From the 1 November 2016, Migros will charge customers 5 cents a bag. In Migros’ own magazine, Christine Wiederkehr-Luther, director of the Environnement at Migros, says in 2013 the measure was successfully introduced in the canton of Vaud, which has seen the use of these bag fall by 90%. The Geneva branch of Migros, which decided in 2008 to ban the bags entirely, no longer makes them available at checkout.
Migros says its new bags will be made from recycled material, and any margin left after costs will be given to organisations working to protect the environment. When asked why the new bags wouldn’t be biodegradable, Wiederkehr-Luther pointed out that biodegradable bags are made from food products, such as rape seed oil, so it would be questionable to use this to make disposable bags when people in some parts of the world are dying from hunger.

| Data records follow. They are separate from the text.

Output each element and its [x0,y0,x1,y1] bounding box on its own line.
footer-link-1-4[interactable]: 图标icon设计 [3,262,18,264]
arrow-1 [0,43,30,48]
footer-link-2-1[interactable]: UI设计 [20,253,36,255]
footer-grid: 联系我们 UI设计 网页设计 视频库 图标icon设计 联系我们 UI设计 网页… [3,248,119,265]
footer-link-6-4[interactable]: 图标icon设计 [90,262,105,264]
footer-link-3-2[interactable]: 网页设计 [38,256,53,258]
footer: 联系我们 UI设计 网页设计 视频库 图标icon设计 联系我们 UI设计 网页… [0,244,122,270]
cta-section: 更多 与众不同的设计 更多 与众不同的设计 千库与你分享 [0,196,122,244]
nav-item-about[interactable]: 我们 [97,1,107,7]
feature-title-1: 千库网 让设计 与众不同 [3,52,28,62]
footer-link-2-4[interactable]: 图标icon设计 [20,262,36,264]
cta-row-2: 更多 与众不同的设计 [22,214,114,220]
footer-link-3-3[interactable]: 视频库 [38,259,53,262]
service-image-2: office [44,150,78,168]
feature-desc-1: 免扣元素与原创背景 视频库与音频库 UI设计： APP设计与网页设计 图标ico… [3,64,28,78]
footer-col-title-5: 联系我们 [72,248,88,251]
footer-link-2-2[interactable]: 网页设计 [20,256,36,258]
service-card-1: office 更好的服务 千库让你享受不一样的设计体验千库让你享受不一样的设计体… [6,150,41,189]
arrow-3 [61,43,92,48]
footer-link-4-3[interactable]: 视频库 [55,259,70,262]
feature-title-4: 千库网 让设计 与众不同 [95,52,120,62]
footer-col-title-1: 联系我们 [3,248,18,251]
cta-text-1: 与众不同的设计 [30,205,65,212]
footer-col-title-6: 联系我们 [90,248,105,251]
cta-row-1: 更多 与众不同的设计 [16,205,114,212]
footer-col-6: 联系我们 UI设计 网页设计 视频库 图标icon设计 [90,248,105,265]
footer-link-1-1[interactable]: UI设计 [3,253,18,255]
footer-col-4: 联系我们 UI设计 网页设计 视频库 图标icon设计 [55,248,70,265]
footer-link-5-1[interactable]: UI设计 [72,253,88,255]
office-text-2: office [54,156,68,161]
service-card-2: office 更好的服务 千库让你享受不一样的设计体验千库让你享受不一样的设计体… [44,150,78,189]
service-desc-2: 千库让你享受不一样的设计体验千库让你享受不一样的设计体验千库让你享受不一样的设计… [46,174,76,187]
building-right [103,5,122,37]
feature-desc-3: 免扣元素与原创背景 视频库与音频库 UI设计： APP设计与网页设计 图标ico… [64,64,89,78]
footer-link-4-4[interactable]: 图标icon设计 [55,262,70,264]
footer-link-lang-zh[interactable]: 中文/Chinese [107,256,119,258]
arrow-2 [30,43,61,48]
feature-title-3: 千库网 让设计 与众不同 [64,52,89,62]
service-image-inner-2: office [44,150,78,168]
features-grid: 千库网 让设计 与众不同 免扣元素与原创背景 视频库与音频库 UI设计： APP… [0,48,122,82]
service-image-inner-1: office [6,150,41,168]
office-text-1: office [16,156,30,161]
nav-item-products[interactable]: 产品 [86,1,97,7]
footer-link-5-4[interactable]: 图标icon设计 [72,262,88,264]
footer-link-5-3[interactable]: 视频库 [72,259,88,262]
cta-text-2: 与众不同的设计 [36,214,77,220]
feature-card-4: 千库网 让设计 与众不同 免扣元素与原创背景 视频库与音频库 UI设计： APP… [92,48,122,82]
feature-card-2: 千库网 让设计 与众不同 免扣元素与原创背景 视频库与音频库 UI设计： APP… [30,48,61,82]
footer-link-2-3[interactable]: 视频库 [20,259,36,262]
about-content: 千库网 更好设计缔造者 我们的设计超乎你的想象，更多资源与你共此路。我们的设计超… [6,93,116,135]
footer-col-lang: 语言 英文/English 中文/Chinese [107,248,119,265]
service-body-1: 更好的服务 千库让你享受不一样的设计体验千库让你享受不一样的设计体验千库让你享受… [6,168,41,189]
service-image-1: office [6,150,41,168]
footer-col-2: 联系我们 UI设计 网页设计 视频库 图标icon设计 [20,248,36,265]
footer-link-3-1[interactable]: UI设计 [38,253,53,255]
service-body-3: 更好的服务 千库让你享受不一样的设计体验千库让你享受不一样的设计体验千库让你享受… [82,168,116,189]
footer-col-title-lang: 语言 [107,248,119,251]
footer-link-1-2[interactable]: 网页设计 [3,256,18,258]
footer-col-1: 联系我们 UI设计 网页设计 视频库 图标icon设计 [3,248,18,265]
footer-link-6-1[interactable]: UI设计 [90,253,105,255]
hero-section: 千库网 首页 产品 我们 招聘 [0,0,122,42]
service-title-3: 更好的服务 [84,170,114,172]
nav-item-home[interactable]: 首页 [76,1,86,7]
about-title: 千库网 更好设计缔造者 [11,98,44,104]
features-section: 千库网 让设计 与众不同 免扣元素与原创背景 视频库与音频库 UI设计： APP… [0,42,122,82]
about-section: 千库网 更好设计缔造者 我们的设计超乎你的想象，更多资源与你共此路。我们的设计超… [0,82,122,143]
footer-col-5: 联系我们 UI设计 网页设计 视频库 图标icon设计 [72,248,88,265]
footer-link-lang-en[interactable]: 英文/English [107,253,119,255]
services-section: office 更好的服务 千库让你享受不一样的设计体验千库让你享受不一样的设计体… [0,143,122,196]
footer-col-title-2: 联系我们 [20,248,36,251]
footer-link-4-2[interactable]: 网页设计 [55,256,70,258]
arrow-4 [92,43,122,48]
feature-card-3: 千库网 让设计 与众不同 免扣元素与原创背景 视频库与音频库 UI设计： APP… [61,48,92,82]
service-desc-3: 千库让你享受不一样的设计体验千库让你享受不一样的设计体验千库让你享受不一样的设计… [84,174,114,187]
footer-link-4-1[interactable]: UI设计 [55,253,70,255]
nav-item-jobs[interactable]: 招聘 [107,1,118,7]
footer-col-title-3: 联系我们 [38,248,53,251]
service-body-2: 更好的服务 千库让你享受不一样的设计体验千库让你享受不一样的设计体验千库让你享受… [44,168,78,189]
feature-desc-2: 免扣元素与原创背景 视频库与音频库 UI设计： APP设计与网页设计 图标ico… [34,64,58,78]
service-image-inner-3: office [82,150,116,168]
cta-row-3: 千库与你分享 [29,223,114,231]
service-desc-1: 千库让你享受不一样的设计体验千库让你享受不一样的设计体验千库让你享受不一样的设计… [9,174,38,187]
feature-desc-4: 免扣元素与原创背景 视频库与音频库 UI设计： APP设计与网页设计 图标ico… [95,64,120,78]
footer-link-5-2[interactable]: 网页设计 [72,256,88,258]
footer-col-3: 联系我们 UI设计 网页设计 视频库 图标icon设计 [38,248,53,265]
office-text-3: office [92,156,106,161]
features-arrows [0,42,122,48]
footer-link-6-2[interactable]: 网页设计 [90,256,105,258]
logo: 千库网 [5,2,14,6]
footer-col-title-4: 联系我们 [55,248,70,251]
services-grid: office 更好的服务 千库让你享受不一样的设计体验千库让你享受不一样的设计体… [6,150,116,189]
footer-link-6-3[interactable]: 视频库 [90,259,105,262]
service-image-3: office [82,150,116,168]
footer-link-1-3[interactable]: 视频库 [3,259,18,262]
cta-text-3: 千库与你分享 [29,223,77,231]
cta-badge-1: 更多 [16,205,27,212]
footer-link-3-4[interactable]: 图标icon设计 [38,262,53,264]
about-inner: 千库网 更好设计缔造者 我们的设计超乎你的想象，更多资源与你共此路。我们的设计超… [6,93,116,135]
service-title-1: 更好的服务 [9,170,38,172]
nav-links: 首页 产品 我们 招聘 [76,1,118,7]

In a press release, the supermarket chain Coop also said it will charge 5 cents per bag from 24 October 2016. Coop aims to cut the number of bags handed out by 80%. Its bags will also be made from recycled material.
Last Thursday, Switzerland’s government shelved a project to outlaw disposable plastic bags, after food retailers agreed to start charging for them by the end of 2018. In any case the government’s plan for an outright ban had run into legal hurdles.
The small clear plastic bags used for fruit and vegetables will remain.
Almost one year ago, the UK government introduced a 5 pence charge for these bags at large shops, claiming that major UK supermarkets gave out over 7.4 billion bags in 2013.
The UK government expects demand for these bags to drop by as much as 80%.